29. Indiana Pacers (35-47) – I am not sure how this team is coming back with the same people. I thought Jermaine O’Neal said he wanted out? And I thought they were supposed to be involved in some sort of three-man trade involving Kobe Bryant and Kevin Garnett. I guess that all fell through though, along with the Pacers’ season. However, one should never count out a team with Jermaine O’Neal at center, but he has consistently been injured and his ability to be the anchor of a team for 82 games is now in question. I expect there will be another trade of some sort involving the Pacers, because there is little growth that can be expected from a cellar team that comes back with no changes.

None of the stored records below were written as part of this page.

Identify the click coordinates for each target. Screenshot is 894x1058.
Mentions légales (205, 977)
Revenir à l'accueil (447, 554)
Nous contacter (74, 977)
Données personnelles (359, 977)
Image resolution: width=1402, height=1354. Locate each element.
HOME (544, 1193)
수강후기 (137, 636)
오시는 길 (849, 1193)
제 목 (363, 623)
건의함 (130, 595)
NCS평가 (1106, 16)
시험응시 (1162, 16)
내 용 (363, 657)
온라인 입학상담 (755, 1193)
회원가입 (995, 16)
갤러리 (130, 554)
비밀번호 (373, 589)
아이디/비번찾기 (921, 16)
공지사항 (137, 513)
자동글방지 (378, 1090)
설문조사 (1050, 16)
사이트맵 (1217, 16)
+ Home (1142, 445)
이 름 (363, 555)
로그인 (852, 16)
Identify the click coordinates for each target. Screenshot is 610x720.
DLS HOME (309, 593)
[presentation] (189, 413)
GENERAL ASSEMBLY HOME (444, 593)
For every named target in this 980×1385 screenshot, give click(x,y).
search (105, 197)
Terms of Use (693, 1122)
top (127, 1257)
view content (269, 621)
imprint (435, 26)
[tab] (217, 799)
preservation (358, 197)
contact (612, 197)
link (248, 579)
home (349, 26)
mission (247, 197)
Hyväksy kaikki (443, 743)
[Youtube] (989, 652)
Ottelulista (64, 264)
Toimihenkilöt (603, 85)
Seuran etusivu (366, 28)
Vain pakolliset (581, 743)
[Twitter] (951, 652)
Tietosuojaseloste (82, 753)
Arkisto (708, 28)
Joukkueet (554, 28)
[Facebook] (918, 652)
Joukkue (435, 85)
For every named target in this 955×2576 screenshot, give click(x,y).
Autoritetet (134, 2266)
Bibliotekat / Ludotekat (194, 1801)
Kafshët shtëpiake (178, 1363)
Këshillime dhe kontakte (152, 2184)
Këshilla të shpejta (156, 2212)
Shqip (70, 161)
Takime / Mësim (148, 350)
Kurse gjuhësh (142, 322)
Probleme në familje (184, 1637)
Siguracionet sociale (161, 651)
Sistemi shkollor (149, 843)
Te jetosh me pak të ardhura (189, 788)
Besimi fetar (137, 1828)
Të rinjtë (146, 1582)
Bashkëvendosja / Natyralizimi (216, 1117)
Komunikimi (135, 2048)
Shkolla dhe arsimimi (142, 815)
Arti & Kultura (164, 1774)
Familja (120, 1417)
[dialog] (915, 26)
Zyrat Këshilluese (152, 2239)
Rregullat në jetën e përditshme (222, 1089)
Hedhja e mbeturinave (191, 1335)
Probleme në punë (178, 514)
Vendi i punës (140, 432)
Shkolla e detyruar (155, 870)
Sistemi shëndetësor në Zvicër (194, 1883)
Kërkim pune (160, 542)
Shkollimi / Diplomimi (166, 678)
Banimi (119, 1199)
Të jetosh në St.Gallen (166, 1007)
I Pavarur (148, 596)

30. Minnesota Timberwolves (32-50) – Well, they traded away the franchise for bunch of “potential.” I guess we could not have expected much more from them. No one is going to trade their best player for KG, or any superstar in most cases, and they can’t do much better than getting the most players for one player in the history of the NBA. It will be a long time before we see this team develop into what it could be, and we will probably see signs here and there this season. Moreover, if they do meet their potential 2, 3 or 4 years from, those Boston Celtics’ better have won something, or else they will wonder what could have been with all the young talent they traded away.